Web Sight is a software platform that enables red and blue teams to automate the information gathering processes required by their day-to-day jobs. At present, Web Sight performs the following activities:
- Domain name enumeration
- DNS record enumeration
- Network scanning (large scale)
- Network service fingerprinting
- SSL support enumeration
- SSL certificate inspection
- Application-layer inspection for supported application protocols (currently only HTTP)

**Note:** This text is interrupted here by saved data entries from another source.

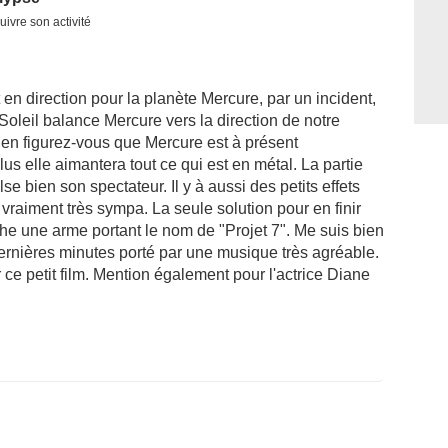
uivre son activité
 en direction pour la planète Mercure, par un incident,
leil balance Mercure vers la direction de notre
 bien figurez-vous que Mercure est à présent
us elle aimantera tout ce qui est en métal. La partie
se bien son spectateur. Il y à aussi des petits effets
vraiment très sympa. La seule solution pour en finir
he une arme portant le nom de "Projet 7". Me suis bien
rnières minutes porté par une musique très agréable.
ce petit film. Mention également pour l'actrice Diane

These activities are entirely automated, and require only the following information as scanning "seeds":
- Network ranges
- Domain names
For web applications that are discovered across an organization's domain names and network ranges, the following activities are conducted:
- Virtual host enumeration
- User agent enumeration
- Crawling
- Screen shotting
The goal of automating this information gathering process is to provide users with the situational awareness that proper security strategizing (both offensively and defensively) requires. Simply put, how can you hope to attack and/or defend an organization if you don't have a good understanding of the organization's attack surface at a given point in time? Furthermore, given the nature of enterprise attack surface (constant churn, massive scale), any understanding of attack surface is fleeting, and attack surface must be re-evaluated regularly to maintain situational awareness.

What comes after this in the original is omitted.